It has been a bit of a learning adventure where I started with a pattern with seam allowance and trying to sew within the seams and sewing the core to the topper and of course I started out with one of the hardest fabrics to sew with (minky and pul backed minky).
So I thought I should post what works for me!
– Topper fabric (this can be virtually any fabric but my fabric of choice is cotton lycra which is the same material most underwear are made from).
– Backing fabric (PUL or PUL backed fabrics are great for waterproofing but don’t allow your nether regions to breathe as easily. My chosen backing fabric today is microfleece or micropolar fleece as this is just a liner and not aimed at being used for period days).
– Hidden core fabric (optional) and/or core fabric (flannelette is my preferred fabric for a hidden core layer, and any absorbent fabric for cores is fine).
– A pattern (I like Versodile Round for an easy beginner and classic pattern)
– Sewing machine (handsewing is possible but much more tedious)
– Tailors chalk/pen/pencil (mine disappears after a few days which is great for when you’re doing a quick project but terrible if you get distracted and don’t come back to it for a few days!)
– Point turner or letter opener or even a blunt knife
– (optional) Pinking shears
1. Trace pattern on to hidden core or topper fabric.
1a. If making a pad with absorbency, trace core pattern on to core fabrics.
2. Cut around pattern.
Remember to leave ample room to sew (seam allowance). Do the same with topper and backing fabrics. Place hidden core layer on wrong side of topper fabric and place topper and backing fabrics right side together when cutting.
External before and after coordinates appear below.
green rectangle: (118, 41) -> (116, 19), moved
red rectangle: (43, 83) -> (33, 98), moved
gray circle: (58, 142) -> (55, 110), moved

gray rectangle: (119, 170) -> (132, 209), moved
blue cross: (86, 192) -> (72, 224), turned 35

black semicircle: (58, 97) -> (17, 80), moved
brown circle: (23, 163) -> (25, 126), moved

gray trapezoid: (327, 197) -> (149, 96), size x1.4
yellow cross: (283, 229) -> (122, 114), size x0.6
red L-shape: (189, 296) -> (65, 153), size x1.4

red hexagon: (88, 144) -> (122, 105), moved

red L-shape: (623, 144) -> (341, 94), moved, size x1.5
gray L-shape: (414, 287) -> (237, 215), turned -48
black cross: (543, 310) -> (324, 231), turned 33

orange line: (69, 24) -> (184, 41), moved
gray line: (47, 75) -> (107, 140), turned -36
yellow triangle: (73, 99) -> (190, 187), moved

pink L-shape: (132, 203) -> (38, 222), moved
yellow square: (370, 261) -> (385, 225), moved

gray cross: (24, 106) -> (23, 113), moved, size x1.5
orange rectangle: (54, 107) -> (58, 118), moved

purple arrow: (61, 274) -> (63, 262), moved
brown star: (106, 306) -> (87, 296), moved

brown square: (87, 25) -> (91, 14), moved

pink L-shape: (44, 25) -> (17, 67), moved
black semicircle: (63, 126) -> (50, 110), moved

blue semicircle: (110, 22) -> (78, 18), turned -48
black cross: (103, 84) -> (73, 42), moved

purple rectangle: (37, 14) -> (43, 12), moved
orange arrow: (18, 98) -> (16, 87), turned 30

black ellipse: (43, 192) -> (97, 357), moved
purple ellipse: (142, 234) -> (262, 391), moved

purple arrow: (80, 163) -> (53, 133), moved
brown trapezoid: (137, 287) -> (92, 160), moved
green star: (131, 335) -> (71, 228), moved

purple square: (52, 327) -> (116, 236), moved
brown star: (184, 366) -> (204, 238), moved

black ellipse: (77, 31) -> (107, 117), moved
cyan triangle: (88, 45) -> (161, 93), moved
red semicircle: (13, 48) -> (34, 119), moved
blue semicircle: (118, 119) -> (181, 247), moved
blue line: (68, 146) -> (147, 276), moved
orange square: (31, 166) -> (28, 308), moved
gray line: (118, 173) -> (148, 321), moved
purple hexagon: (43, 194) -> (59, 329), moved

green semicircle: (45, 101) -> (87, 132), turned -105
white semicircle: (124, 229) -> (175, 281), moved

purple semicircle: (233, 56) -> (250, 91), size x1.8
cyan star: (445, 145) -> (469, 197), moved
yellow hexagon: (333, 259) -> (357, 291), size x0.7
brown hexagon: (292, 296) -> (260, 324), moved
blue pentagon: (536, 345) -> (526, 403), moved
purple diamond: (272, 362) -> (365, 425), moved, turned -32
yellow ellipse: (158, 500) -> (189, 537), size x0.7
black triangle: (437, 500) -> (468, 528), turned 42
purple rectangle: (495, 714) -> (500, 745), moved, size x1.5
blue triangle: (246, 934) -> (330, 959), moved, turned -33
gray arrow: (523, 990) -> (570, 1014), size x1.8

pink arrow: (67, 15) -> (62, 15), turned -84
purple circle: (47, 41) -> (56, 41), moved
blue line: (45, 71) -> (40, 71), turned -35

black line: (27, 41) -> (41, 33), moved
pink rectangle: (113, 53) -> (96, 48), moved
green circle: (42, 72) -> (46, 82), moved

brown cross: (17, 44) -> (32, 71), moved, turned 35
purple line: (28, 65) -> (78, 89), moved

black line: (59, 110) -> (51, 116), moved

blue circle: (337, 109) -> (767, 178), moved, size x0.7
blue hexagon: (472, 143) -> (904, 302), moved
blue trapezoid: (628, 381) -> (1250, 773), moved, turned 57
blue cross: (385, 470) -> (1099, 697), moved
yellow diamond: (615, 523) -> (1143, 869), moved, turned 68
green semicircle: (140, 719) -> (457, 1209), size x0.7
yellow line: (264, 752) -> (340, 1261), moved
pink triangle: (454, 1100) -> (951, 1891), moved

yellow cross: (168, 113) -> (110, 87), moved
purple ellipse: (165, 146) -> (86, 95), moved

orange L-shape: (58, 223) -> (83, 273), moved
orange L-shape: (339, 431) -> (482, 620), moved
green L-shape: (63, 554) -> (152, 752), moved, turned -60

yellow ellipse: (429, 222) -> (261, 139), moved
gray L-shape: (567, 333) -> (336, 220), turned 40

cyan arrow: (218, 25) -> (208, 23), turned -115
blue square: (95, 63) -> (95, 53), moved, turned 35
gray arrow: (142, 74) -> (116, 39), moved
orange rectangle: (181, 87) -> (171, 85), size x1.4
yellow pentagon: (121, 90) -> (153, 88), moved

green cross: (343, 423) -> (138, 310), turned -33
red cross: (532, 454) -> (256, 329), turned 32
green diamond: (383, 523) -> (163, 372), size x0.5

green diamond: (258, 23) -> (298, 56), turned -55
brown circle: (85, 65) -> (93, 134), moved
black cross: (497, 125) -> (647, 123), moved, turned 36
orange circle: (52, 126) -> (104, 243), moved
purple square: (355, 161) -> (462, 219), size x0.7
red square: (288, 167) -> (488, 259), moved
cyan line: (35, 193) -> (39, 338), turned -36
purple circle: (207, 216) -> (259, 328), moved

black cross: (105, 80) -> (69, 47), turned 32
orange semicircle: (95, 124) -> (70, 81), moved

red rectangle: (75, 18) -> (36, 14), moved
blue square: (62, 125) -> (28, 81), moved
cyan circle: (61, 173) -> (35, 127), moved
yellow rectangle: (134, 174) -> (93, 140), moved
2a. Cut core fabric and sew core to hidden core layer or to topper fabric.
I usually use a serger to sew core layer/s together. Alternatively, a zigzag or straight stitch will usually suffice.
When sewing core to topper or hidden core fabric, I usually trace around the core pattern inside the main pattern, pin around and then sew to fabric using a zig zag stitch.
3. Pin layers together.
If using a PUL or PUL backed layer, make sure you don’t pin inside the pattern otherwise the waterproofing will be compromised. The more pins the better when you’re starting out.
4. Sew on the line making sure you leave a turning hole.
I like to use a walking foot when using fabrics of different stretch. A regular presser foot is fine but if you are an absolute beginner, a clear presser foot may be of assistance.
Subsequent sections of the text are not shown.